This is the first serum proteomics study focusing on differences between HT and non-HT patients after AIS. In this study, we screened a blood bank with 243 suspected AIS cases, which was established in our previous study, and enrolled 37 AIS patients (five HT and 32 non-HT). With the use of iTRAQ-based quantitative serum proteomics analysis, 17 proteins (12 upregulated and five downregulated) were found to be significantly different between HT and non-HT patients.

HT was defined as intracranial hemorrhage following cerebral infarction, which is not observed in the first but appeared in the following imaging examination. It is very important in clinic to identify patients with high risk of HT ahead of recanalization and help choose better treatments. As part of the natural process of ischemic stroke, HT can also be precipitated or enhanced by interventions in the acute phase of stroke (Yaghi et al., 2015). Recanalization therapies save penumbral tissues from deteriorating but could make the situation more complicated, such as mechanical damages in thrombectomy and activation of fibrinolysis system in thrombolysis. Studies showed that thrombolysis and/or thrombectomy significantly increased the occurrence of HT (Yaghi et al., 2017; Kim et al., 2020). Therefore, in this study, we specifically focused on the patients who did not receive recanalization treatment and identified differential serum proteins between the HT and non-HT groups. Our findings suggest that the differential serum proteins are potential biomarkers to distinguish patients with high risk of HT, who may not be suitable for recanalization treatment, or need to be more cautious about undergoing recanalization treatment. Further studies are warranted to investigate whether the potential biomarkers screened from patients without recanalization are applicable for the patients with recanalization.

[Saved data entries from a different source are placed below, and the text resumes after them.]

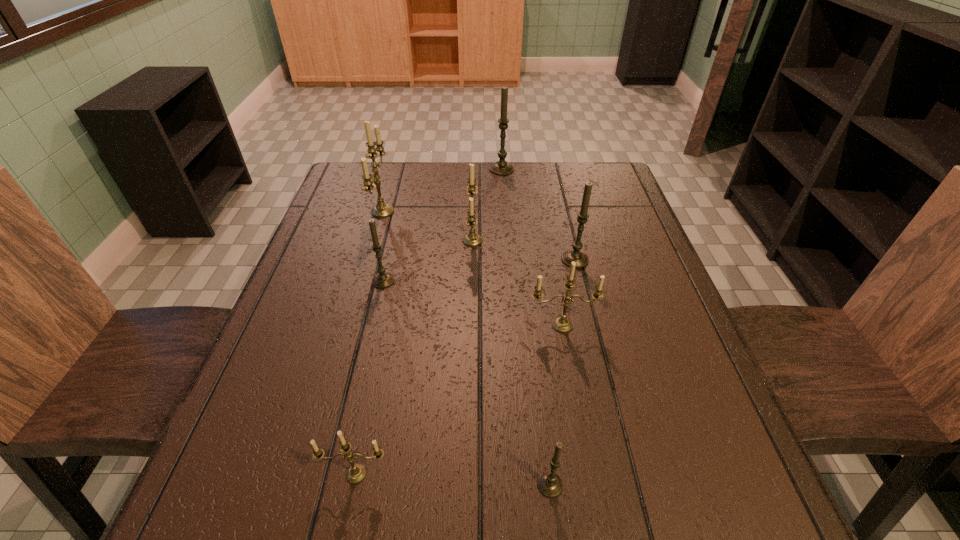 At what (x,y) coordinates should I click in order to perform the action: click on object that is the third closest to the third nearest gray candle. Please return your answer as a coordinate pair (x, y). The width and height of the screenshot is (960, 540). Looking at the image, I should click on (501, 167).

Choose which candle is the fifth nearest neighbor to the second nearest gray candle. Please provide its 2D coordinates. Your answer should be formatted as a tuple, i.e. [(x, y)], where the tuple contains the x and y coordinates of a point satisfying the conditions above.

[(356, 473)]

Locate which candle is the third closest to the nearest gray candle. Please provide its 2D coordinates. Your answer should be formatted as a tuple, i.e. [(x, y)], where the tuple contains the x and y coordinates of a point satisfying the conditions above.

[(581, 259)]

Locate an element on the screen. This screenshot has width=960, height=540. the closest gray candle relative to the nearest metallic candle is located at coordinates (549, 483).

This screenshot has height=540, width=960. I want to click on gray candle that stands as the third closest to the rightmost gray candle, so click(549, 483).

Image resolution: width=960 pixels, height=540 pixels. I want to click on metallic candle that is the third nearest to the nearest metallic candle, so click(381, 210).

Select which metallic candle appears as the closest to the nearest gray candle. Please provide its 2D coordinates. Your answer should be formatted as a tuple, i.e. [(x, y)], where the tuple contains the x and y coordinates of a point satisfying the conditions above.

[(356, 473)]

Locate an element on the screen. This screenshot has width=960, height=540. free space that satisfies the following two spatial constraints: 1. on the back side of the third nearest gray candle; 2. on the left side of the nearest gray candle is located at coordinates (524, 259).

Where is `vacant region that satisfies the following two spatial constraints: 1. on the front side of the biggest gray candle; 2. on the right side of the nearest gray candle`? The image size is (960, 540). vacant region that satisfies the following two spatial constraints: 1. on the front side of the biggest gray candle; 2. on the right side of the nearest gray candle is located at coordinates (524, 484). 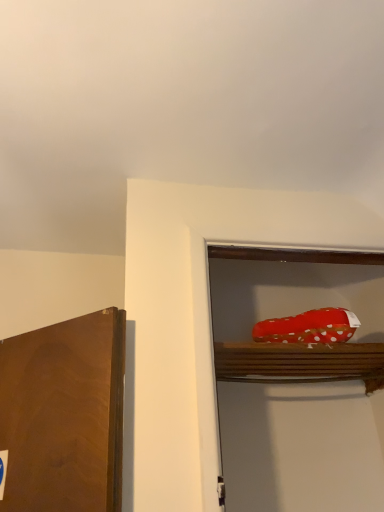 Question: Is polka dot fabric shoe at upper right bigger or smaller than red polka dot fabric at upper right?

Choices:
 (A) small
 (B) big

Answer: (B)

Question: Is polka dot fabric shoe at upper right taller or shorter than red polka dot fabric at upper right?

Choices:
 (A) short
 (B) tall

Answer: (B)

Question: In terms of width, does polka dot fabric shoe at upper right look wider or thinner when compared to red polka dot fabric at upper right?

Choices:
 (A) wide
 (B) thin

Answer: (A)

Question: Is red polka dot fabric at upper right wider or thinner than polka dot fabric shoe at upper right?

Choices:
 (A) thin
 (B) wide

Answer: (A)

Question: From the image's perspective, relative to polka dot fabric shoe at upper right, is red polka dot fabric at upper right above or below?

Choices:
 (A) above
 (B) below

Answer: (A)

Question: From a real-world perspective, is red polka dot fabric at upper right above or below polka dot fabric shoe at upper right?

Choices:
 (A) above
 (B) below

Answer: (A)

Question: Is red polka dot fabric at upper right inside or outside of polka dot fabric shoe at upper right?

Choices:
 (A) inside
 (B) outside

Answer: (B) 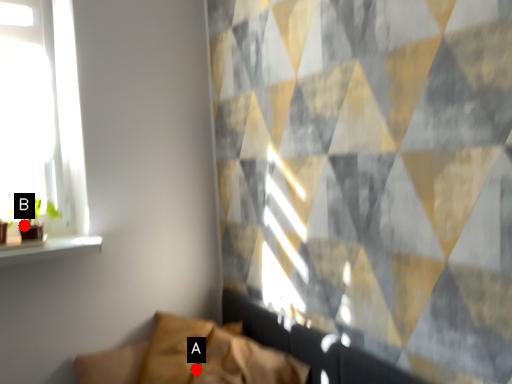 Question: Two points are circled on the image, labeled by A and B beside each circle. Among these points, which one is nearest to the camera?

Choices:
 (A) A is closer
 (B) B is closer

Answer: (A) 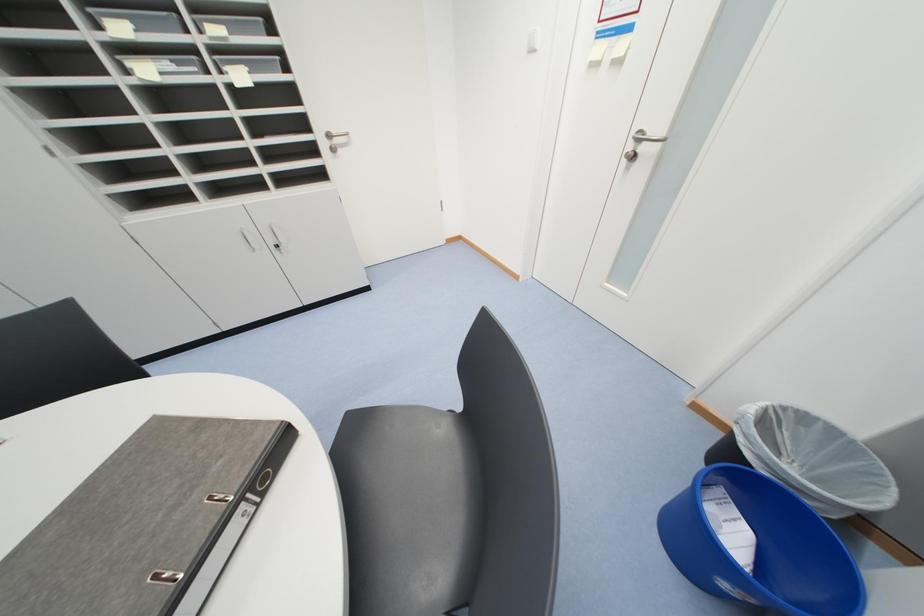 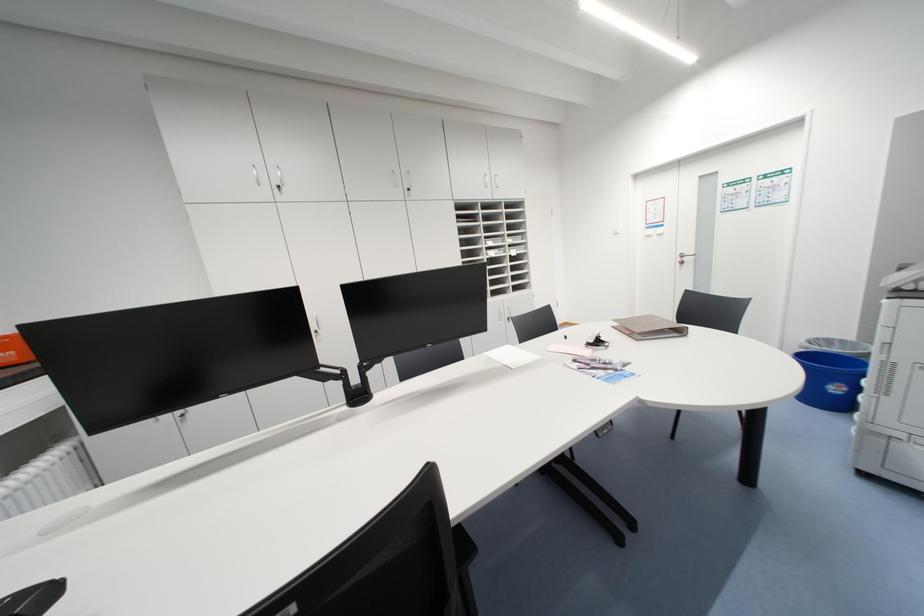 What movement of the cameraman would produce the second image?

The cameraman moved toward left, backward. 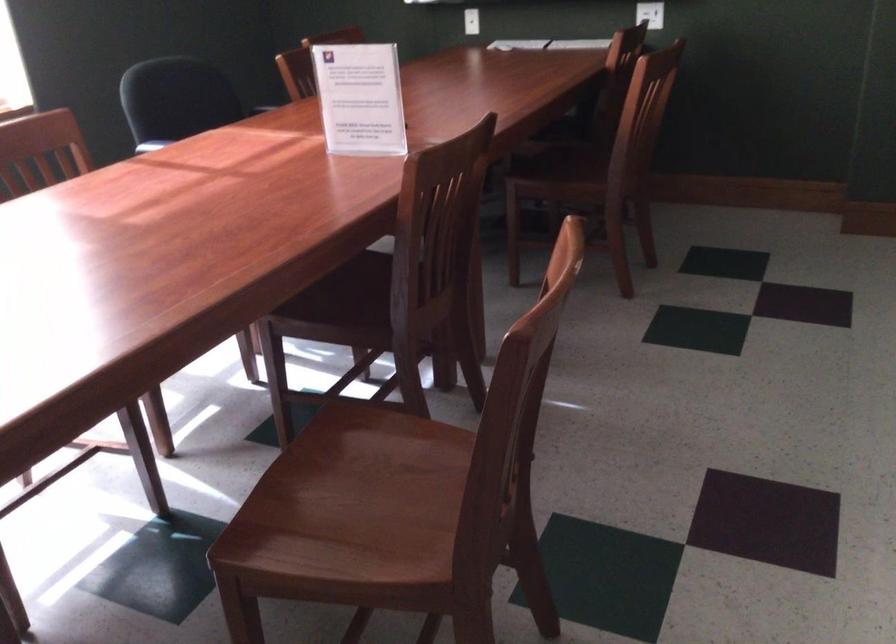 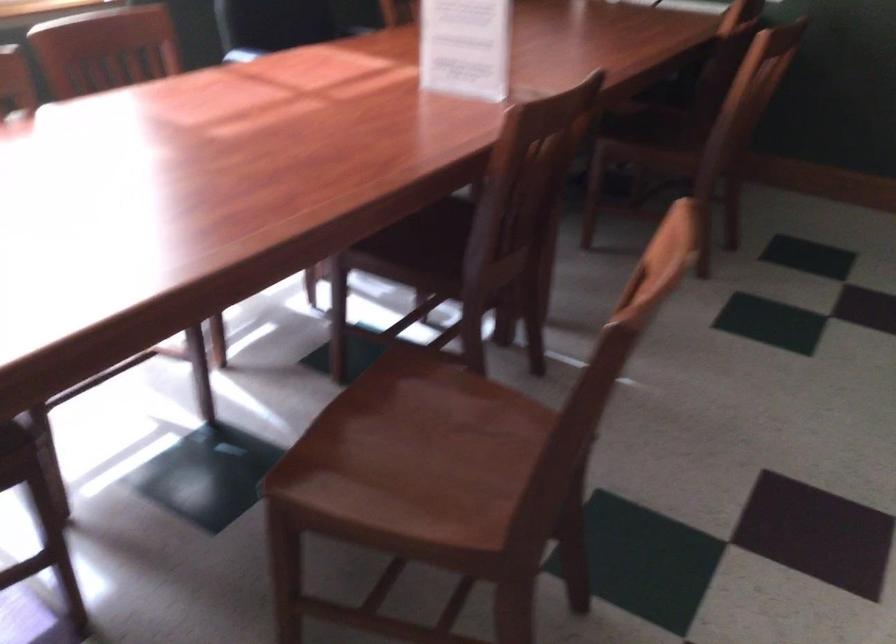 Where in the second image is the point corresponding to the point at 563,158 from the first image?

In this study, we used eight-labeled iTRAQ reagents to measure 37 patient serum samples at the same time. We mixed the serum samples according to the NIHSS scores in each group, as the NIHSS score has been considered as an important risk factor for HT (Kidwell et al., 2002; Strbian et al., 2012). Adjusting the sample size of the two groups to 1:1 improves the statistical efficiency and reduces the study costs (Seo et al., 2020). However, it is worth to note that pooled mixed samples represent a strong limitation rather than an advantage in clinical studies, given the strong heterogeneity of stroke patients. Further studies need to enlarge the sample size to test the efficacy of these differential proteins for HT prediction.

Our recent animal study showed that the level of blood occludin fragments was correlated with BBB permeability after cerebral ischemia and may serve as a potential biomarker for BBB damage (Pan et al., 2017). Further pilot clinical study showed that although blood occludin significantly elevated in AIS compared with pseudo-stroke patients, blood occludin alone is not sufficient enough for HT prediction (AUC 0.73–0.77) (Li et al., 2020). In this study, the iTRAQ approach did not detect occludin fragments from the blood samples, likely due to its very low abundance in serum. On the other hand, 17 differentially expressed proteins were identified as candidates of biomarkers to predict HT. Further studies are warranted to verify the prediction accuracy of combined or comprehensive biomarkers.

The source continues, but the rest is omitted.